Jackson, an athletic outfielder, has above average tools across the board and he was not only on the cusp of making it to the big leagues, he was recently added to the 40-man roster.

However, while he hit an even .300 as one of the youngest players in Triple-A, he did hit just four home runs in 2009 after hitting just nine in Double-A the year before, so the power is still developing.

While nobody can discount his potential upside, the fact of the matter is that his placement on the 40-man roster put his development within the Yankees organization at a crossroads.

With many scouts believing Jackson would benefit from another full year in Triple-A in 2010 to give him more time for his power to develop, the Yankees had to make a decision if it was worth their while to give him that extra time.

Considering Jackson's production ceiling was that of Curtis Granderson anyway in the view of most scouts, and recognizing the fact that the Yankees have other centerfield prospects at the lower levels with similar-if-not-better-ceilings with the likes of Abraham Almonte, Slade Heathcott, Eduardo Sosa, and Kelvin Duran to name a few, the loss of Jackson might only be felt at the upper levels for one short year.

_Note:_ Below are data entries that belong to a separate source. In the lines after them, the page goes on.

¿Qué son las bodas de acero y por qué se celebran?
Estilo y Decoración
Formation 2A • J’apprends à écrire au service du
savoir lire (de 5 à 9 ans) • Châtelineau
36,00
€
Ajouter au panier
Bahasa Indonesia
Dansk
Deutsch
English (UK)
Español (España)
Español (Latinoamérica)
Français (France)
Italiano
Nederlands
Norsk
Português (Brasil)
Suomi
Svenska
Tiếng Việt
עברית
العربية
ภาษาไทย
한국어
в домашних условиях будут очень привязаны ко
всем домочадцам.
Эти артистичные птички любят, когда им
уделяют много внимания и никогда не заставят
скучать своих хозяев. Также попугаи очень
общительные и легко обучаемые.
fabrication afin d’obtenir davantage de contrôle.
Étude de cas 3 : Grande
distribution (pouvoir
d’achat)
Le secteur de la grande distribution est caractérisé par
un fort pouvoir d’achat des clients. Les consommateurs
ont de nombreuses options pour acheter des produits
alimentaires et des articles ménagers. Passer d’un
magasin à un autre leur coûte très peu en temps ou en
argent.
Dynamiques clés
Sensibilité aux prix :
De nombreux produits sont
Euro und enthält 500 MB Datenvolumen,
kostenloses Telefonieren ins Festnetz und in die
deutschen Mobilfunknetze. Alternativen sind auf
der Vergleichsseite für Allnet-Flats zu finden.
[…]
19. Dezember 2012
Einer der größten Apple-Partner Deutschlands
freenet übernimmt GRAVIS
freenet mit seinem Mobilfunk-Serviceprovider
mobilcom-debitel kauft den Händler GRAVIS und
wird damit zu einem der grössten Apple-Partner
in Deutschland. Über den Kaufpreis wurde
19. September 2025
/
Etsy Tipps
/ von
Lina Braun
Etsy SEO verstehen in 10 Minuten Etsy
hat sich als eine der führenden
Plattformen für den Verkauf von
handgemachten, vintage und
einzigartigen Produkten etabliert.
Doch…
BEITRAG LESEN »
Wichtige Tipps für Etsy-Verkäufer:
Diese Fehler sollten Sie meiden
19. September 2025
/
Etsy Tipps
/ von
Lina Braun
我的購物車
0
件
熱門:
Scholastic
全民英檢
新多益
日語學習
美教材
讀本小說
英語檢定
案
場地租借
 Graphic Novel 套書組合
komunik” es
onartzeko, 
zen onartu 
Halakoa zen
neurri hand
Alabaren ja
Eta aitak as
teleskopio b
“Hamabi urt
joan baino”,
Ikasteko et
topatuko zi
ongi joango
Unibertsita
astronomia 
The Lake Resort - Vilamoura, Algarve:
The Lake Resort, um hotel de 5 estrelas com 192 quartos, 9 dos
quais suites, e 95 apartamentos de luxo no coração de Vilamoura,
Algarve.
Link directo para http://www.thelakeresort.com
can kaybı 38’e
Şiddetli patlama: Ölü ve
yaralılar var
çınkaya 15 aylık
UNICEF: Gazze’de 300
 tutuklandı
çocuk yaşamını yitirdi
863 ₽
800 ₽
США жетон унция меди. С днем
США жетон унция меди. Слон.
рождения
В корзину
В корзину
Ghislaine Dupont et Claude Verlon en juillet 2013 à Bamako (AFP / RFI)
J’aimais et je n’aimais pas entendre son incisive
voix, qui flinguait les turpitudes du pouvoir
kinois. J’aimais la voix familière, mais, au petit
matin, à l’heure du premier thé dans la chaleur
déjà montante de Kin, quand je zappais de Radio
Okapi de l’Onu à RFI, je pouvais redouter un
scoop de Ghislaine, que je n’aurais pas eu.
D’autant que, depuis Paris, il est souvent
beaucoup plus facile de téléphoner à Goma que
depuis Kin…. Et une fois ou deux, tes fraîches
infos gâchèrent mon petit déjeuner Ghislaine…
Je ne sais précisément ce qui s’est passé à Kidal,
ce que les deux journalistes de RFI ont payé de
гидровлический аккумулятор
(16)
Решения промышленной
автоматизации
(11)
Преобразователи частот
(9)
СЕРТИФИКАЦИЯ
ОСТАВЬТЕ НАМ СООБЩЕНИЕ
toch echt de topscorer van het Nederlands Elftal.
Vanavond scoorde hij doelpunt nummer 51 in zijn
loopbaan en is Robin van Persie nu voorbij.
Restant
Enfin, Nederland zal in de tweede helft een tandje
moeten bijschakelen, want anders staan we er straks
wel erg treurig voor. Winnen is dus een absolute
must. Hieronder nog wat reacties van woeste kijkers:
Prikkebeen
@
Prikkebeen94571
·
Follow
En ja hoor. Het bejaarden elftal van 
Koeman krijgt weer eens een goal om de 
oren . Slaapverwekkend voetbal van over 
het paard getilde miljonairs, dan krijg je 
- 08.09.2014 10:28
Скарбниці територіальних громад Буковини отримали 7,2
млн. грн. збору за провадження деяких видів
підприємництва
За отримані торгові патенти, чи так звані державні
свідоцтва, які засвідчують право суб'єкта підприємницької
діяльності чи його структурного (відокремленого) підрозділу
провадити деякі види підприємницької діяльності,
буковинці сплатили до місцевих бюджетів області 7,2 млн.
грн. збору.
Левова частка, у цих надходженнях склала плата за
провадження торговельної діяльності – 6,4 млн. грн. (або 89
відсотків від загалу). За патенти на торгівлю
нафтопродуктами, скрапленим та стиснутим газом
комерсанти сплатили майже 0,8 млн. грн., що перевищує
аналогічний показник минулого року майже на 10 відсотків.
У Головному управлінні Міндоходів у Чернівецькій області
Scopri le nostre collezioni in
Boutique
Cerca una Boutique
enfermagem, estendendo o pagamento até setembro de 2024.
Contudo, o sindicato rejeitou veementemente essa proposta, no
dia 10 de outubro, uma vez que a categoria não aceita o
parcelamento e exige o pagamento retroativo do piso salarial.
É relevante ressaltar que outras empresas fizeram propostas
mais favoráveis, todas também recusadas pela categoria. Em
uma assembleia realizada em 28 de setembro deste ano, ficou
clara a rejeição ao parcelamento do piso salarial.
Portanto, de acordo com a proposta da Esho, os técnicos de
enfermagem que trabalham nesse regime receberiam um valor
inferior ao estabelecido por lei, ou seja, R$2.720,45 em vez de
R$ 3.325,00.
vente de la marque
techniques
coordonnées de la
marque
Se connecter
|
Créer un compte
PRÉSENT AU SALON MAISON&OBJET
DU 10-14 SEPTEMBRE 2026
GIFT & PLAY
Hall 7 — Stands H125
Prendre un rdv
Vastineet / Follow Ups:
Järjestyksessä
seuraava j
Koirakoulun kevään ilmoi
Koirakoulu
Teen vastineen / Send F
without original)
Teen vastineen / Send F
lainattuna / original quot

That's not even taking into consideration the likelihood of having Austin Jackson in the minors for one more year meant the Yankees were on a collision course of most likely having to break in two rookie position prospects at roughly the same time since Jesus Montero doesn't appear to need more than one more year of development time.

Breaking in two rookies simultaneously - something the Yankees unsuccessfully did in 2008 with Phil Hughes and the now traded Ian Kennedy - isn't a plan they wanted to duplicate.

The bottom line of the trade is not only did the Yankees deal from a position of strength with the players they dealt, the timing of the deal was impeccable and the overall depth of the farm system has not been affected much at all. So from that standpoint, the Yankees get an A+ in the Curtis Granderson deal.